About 5,000 Communication Workers of America rank-and-file members and local leaders last week participated in a national teleconference to hear a report on the union’s strategy for resisting the nationwide attacks on the working class and turning these attacks to our advantage. CWA represents 700,000 workers in communication, manufacturing, and the public sector.
“This is an awakening,” said Larry Cohen, CWA president referring to the massive demonstrations taking place in Indiana, Ohio, and Wisconsin to protest union busting, anti-worker legislation. Cohen said that CWA has developed and will be implementing a strategy to revitalize a labor movement that can win gains for workers on the job, in their communities, and in government.

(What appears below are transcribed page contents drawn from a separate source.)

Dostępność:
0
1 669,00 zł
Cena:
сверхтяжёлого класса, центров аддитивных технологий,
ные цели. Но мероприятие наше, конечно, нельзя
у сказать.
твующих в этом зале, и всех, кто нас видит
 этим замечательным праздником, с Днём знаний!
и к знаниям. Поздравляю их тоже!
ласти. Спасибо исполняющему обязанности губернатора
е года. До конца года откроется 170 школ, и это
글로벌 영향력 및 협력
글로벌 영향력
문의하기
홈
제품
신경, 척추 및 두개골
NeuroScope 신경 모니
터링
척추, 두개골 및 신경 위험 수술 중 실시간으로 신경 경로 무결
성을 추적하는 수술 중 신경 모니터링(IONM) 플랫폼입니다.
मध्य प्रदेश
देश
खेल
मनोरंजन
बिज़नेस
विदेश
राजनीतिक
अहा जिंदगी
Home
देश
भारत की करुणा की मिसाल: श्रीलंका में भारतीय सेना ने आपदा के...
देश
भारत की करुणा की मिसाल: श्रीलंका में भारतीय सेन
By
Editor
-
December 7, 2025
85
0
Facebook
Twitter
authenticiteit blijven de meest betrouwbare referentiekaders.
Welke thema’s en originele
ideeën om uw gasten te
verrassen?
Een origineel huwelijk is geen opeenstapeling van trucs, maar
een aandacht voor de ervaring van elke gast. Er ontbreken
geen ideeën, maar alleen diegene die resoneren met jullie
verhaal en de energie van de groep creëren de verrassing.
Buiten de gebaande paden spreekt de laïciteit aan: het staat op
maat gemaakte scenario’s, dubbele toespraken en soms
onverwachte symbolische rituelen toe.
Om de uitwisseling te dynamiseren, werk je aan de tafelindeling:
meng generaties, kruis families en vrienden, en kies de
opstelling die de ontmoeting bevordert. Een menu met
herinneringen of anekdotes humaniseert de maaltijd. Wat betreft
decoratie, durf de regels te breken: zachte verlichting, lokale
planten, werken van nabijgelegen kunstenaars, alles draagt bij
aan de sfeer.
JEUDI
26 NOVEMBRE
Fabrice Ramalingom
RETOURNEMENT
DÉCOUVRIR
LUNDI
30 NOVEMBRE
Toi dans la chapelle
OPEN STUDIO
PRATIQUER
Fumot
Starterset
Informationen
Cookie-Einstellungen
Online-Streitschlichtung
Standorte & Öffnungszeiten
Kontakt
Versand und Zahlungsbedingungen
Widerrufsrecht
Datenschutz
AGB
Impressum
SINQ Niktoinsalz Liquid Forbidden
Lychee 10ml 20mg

Cohen said that there are three keys to winning: Organization, Education, Mobilization. He urged local unions to continue efforts to organize the unorganized. He said that rank-and-file members should turn their workplaces into education centers where workers can hear the truth about the real reasons that their standard of living has been declining and learn how to fight back effectively against these attacks.
And he said that this education work should lay a foundation that will prepare union members to mobilize millions of union and non-union workers alike to resist attacks aimed at taking away our collective bargaining rights, making it more difficult to join unions, and eroding our working and living conditions. “We need to get more people in the streets,” said CWA vice-president Annie Hill in her opening remarks.

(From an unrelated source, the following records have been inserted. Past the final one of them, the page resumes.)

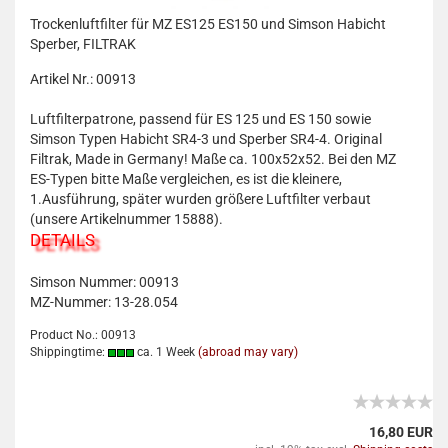
Trockenluftfilter für MZ ES125 ES150 und Simson Habicht
Sperber, FILTRAK
Artikel Nr.: 00913
Luftfilterpatrone, passend für ES 125 und ES 150 sowie
Simson Typen Habicht SR4-3 und Sperber SR4-4. Original
Filtrak, Made in Germany! Maße ca. 100x52x52. Bei den MZ
ES-Typen bitte Maße vergleichen, es ist die kleinere,
1.Ausführung, später wurden größere Luftfilter verbaut
(unsere Artikelnummer 15888).
DETAILS
Simson Nummer: 00913
MZ-Nummer: 13-28.054
Product No.: 00913
Shippingtime:
ca. 1 Week
(abroad may vary)
16,80 EUR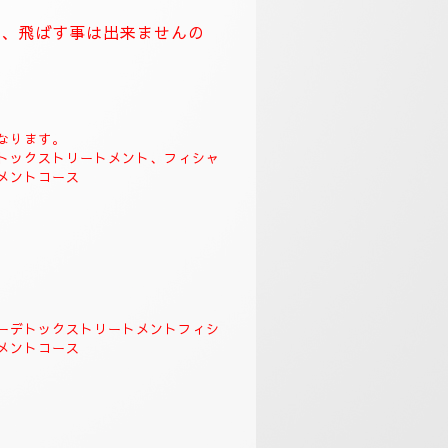
🌺
。
クソロジーデトックストリート
＆リンガムトリートメント、よ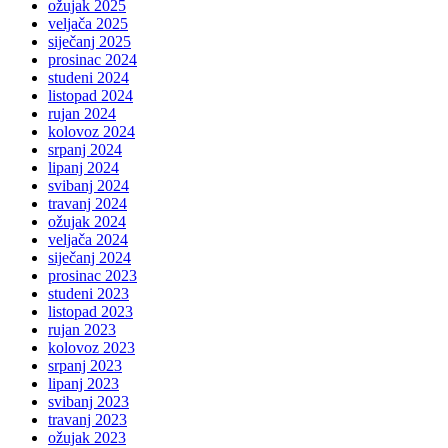
ožujak 2025
veljača 2025
siječanj 2025
prosinac 2024
studeni 2024
listopad 2024
rujan 2024
kolovoz 2024
srpanj 2024
lipanj 2024
svibanj 2024
travanj 2024
ožujak 2024
veljača 2024
siječanj 2024
prosinac 2023
studeni 2023
listopad 2023
rujan 2023
kolovoz 2023
srpanj 2023
lipanj 2023
svibanj 2023
travanj 2023
ožujak 2023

Cohen also urged members to build the union as political movement that fights for good jobs and good communities not just for CWA members but for all workers.
Those participating in the teleconference also heard reports from local union members who are on the frontlines in the recent anti-worker attacks. Mark Fry, Wisconsin telephone worker, said that CWA members have been attending the demonstrations in Wisconsin because Gov Scott Walker’s union busting bill “is the largest assault on working families” that we’ve seen in recent history. He urged participants to stay on message about how these attacks in Wisconsin are attacks on all working families and to take this message back to work and spread it in the community.
Marty Miller, who works for the local government in Beaver Creek, Ohio, said that Republican Governor John Kasich like his counterpart in Wisconsin is trying to curtail collective bargaining rights for all public workers in Ohio and that CWA locals like his have been part of a united effort to mobilize public and private sector workers to fight back against Gov Kasich’s union busting.
Tom Anderson from the Tennessee United Campus Workers, CWA local 3865, talked about work that his local was doing to stop legislation that would take away collective bargaining rights from public school teachers even though his local is not directly affected by these attacks.
Tennessee United Campus Workers is a union with 1,200 members who work at nine higher education institutions in Tennessee. Cohen said that the work done by United Campus Workers is a good example of the work that all CWA locals should be doing. United Campus Workers has faced every obstacle imaginable to union organizing. Most public workers in Tennessee have no collective bargaining rights, there is no dues check off to make collecting dues easier, and political leaders are hostile to unions, yet they’ve managed to gain a foothold in the state and are growing.
They did this, said Cohen, by taking on community fights (the union began as a living wage campaign), by being active politically, and by constantly reaching out to workers with the message that we can win if we educated ourselves, if we organize ourselves, and if we mobilize ourselves.